Bien fou qui se serait aventuré à mettre une pièce sur un tel dénouement. Et pourtant, au terme d’une semaine d’échanges avec les responsables politiques de Nouvelle-Calédonie, venus à Paris à l’invitation du Premier ministre, le gouvernement a finalement arrêté une date pour le troisième et dernier référendum sur l’indépendance de l’archipel. Mieux, il a défini une période transitoire consécutive à la consultation - et ce, quel qu’en soit le résultat. Le 12 décembre 2021, le corps électoral calédonien, tel que défini par l’accord de Nouméa de 1998, devrait donc une troisième fois répondre à la question suivante : «Voulez-vous que la Nouvelle-Calédonie accède à la pleine souveraineté et devienne indépendante ?» Si, comme lors des deux précédents scrutins, le «non» l’emporte (avec 56,7 % des voix en 2019, puis 53,3 % en 2020), une période de transition de deux ans suivra pour définir le nouveau statut du Caillou – jusqu’à présent défini par l’accord de Nouméa signé en 1998. Si, au contraire, le oui sort en tête des urnes, la même période transitoire doit permettre au nouvel Etat d’organiser avec la France les transferts de souveraineté nécessaires. Dans les deux cas, ce changement institutionnel devra ensuite être soumis avant le 30 juin 2023 à un nouveau référendum, puis ratifié par Paris.
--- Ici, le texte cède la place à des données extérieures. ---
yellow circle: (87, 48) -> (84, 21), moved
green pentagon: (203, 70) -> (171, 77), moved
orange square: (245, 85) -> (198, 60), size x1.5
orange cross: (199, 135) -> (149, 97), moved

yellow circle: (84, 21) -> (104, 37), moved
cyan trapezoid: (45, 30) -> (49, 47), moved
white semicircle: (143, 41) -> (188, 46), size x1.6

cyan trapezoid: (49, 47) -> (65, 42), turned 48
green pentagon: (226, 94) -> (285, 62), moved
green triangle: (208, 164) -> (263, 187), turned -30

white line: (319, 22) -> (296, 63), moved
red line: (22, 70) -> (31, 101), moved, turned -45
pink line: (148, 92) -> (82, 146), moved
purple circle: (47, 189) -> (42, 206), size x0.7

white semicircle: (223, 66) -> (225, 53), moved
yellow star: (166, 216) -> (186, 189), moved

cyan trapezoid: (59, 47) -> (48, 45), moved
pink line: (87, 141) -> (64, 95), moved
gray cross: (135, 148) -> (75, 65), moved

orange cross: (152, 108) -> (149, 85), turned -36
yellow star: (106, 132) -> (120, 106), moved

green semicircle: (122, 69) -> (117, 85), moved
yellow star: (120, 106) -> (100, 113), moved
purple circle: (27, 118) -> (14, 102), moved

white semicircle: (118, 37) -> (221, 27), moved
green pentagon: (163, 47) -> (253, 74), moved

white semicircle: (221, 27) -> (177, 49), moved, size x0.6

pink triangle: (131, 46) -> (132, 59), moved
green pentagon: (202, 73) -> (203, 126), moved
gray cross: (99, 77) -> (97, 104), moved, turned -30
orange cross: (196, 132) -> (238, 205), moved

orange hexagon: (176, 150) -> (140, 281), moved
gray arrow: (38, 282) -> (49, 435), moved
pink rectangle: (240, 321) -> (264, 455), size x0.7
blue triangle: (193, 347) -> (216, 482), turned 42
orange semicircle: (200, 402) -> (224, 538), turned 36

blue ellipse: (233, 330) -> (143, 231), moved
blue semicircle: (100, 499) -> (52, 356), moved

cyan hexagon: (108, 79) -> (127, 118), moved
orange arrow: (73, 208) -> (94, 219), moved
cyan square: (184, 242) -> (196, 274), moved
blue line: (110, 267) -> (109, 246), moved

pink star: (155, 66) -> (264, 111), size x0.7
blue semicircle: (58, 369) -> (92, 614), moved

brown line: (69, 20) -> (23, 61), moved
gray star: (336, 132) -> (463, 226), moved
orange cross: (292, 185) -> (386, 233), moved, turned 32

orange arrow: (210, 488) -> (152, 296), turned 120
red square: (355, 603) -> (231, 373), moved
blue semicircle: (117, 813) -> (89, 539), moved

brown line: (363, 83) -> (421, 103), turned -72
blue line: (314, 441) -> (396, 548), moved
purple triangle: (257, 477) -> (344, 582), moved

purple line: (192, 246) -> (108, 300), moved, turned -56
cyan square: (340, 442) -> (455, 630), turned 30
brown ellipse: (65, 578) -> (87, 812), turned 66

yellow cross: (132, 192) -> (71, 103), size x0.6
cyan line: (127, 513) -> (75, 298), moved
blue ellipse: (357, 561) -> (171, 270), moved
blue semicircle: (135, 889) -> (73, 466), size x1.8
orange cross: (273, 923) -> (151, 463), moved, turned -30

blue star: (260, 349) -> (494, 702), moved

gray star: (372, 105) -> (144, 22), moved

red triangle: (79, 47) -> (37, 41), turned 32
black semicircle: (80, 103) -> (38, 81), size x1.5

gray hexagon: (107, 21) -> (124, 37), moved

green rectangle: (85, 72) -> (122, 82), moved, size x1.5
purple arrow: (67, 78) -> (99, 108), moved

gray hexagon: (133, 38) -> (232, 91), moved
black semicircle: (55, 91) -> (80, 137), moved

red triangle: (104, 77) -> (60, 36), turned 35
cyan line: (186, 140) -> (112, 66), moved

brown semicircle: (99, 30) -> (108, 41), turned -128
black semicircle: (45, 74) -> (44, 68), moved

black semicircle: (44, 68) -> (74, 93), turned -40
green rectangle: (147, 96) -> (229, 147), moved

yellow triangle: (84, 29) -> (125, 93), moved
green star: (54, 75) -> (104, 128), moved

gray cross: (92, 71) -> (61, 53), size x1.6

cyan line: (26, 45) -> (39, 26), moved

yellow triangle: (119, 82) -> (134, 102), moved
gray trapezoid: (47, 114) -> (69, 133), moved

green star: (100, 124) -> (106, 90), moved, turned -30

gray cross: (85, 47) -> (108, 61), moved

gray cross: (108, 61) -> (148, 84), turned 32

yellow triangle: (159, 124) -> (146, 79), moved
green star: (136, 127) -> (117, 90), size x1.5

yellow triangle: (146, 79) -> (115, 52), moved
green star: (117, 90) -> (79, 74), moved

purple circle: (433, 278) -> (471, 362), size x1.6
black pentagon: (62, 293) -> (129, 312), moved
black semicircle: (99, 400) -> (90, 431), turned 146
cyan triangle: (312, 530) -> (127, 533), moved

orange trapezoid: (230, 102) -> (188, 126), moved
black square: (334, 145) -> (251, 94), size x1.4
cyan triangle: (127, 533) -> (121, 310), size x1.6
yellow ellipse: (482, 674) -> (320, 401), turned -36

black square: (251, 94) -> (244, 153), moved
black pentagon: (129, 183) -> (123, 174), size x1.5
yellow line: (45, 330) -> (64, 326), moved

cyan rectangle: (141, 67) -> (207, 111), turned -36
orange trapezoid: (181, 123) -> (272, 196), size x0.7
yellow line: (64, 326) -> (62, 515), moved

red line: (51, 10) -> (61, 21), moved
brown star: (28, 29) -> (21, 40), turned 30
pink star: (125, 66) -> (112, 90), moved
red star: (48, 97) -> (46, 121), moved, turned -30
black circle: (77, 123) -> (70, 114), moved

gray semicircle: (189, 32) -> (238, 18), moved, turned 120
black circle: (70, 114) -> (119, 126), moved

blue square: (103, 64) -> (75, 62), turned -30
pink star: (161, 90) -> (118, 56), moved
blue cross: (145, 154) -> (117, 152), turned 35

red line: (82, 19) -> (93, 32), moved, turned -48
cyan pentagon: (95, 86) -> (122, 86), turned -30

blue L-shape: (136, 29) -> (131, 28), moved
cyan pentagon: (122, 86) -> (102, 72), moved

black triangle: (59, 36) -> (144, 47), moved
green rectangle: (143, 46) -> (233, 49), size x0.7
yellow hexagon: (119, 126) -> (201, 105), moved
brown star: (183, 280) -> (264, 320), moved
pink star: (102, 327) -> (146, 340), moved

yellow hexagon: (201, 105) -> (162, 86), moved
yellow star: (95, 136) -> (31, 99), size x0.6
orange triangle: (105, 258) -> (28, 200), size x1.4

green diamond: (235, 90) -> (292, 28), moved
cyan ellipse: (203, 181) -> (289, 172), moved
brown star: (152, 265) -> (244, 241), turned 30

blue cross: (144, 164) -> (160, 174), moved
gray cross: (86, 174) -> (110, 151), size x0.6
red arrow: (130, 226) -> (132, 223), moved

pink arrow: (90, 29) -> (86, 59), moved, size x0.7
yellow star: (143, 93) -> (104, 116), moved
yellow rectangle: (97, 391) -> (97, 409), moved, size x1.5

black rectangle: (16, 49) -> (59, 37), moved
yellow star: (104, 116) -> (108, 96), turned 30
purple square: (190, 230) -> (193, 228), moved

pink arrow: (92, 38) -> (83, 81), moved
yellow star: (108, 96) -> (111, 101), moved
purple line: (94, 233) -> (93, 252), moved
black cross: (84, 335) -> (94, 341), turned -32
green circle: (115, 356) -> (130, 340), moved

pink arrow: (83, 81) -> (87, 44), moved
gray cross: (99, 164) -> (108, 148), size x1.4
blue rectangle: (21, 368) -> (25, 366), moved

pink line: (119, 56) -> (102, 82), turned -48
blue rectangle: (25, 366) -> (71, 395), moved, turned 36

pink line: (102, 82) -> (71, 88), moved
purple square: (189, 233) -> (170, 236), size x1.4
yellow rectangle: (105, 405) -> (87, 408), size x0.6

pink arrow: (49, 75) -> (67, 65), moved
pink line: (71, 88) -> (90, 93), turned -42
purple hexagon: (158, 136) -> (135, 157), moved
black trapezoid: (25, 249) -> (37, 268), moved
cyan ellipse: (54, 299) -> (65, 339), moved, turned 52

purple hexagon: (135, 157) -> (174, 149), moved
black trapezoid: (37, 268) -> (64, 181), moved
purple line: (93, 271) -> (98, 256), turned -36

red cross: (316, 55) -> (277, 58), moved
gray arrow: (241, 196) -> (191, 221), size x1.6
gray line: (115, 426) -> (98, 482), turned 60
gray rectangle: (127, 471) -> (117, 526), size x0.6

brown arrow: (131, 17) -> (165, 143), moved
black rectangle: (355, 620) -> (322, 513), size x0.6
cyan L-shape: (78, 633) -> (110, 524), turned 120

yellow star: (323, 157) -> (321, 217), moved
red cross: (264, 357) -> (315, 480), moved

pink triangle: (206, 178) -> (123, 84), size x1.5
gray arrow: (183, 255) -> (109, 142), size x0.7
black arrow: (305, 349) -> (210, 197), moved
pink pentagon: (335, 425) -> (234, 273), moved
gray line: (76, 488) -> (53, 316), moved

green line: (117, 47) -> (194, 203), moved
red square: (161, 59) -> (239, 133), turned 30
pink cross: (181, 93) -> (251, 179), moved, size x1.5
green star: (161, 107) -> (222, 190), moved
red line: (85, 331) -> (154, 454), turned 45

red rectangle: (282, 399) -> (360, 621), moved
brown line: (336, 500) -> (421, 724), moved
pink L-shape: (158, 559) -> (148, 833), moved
«Je dois vous avouer que le premier jour de ces discussions, notre décision n’était pas complètement prise sur la date de ce référendum», a confessé publiquement le ministre des Outre-Mer, Sébastien Lecornu, à la sortie du conseil des ministres, mercredi. Mais, a-t-il, ajouté, «ce temps à Paris était fait pour que la République, son Etat et, singulièrement, son gouvernement, prenne une initiative, dans son rôle et, je le dis tout de go, dans le respect strict des compétences qui sont les nôtres». De fait, Lecornu a rappelé que la définition du calendrier de la consultation relève de la compétence exclusive du gouvernement.
Il ne s’agit donc pas d’un accord obtenu avec les délégations venues en France. «Cette date ne fait pas l’objet d’un consensus», a convenu le ministre qui a néanmoins estimé que les échanges de la semaine avaient fait ressortir l’urgence à travailler sur le monde de l’après accord de Nouméa. D’ailleurs, les indépendantistes de l’Union calédonienne (UC), pourtant présents lors des discussions, n’ont pas tardé à précisé par voie de communiqué que «la position de l’Etat ne [les] engage pas. Elle n’a pas été validée par [leur] délégation». Quant à l’autre moitié du Front de libération nationale, kanak et socialiste (FLNKS) - l’UNI, de Paul Néaoutyine, elle n’avait tout bonnement pas répondu à l’invitation parisienne et a d’ores et déjà prévu de se rendre en métropole dans le courant de l’été. Le choix du ministre fait en revanche plutôt les affaires du camp non indépendantiste, qui s’était déjà positionné en faveur d’une consultation avant la fin de l’année 2021. «A défaut d’accord, il n’y a pas de refus, et quand il n’y a pas de refus c’est qu’il y a une entente... au moins une convergence», se rassure-t-on néanmoins l’entourage de Lecornu, satisfait d’avoir «tracé un chemin de clarté».
Une rencontre des délégations avec Macron
Incontestablement, il s’agit d’un succès politique pour Sébastien Lecornu, ministre des Outre-Mer, qui a la main sur ce dossier traditionnellement suivi par Matignon. Sa dernière visite sur le Caillou, remontant à octobre 2020, avait déjà favorablement impressionné les Calédoniens : Lecornu n’avait alors pas hésité à passer deux semaines à l’isolement pour ensuite passer huit jours sur le territoire, à rencontrer les acteurs politiques calédoniens. Avant de repartir, il avait réuni au débotté cinq élus loyalistes et cinq indépendantistes sur l’îlot de Leprédour, au nord de Nouméa, où il avait, selon ses mots, «forcé le dialogue» et renoué les négociations entre les deux camps, alors au point mort. Mais la deuxième vague du Covid-19 en métropole, puis la crise de l’usine de nickel du Sud en Nouvelle-Calédonie avaient distendu les liens. Ceux-ci sont désormais renoués.
La semaine calédonienne, qui doit se terminer jeudi, a été suivie de près par l’Elysée. Une rencontre des délégations de l’archipel avec Emmanuel Macron a finalement eu lieu mardi après-midi, après que ces dernières ont été informées du chemin sortie de l’accord de Nouméa.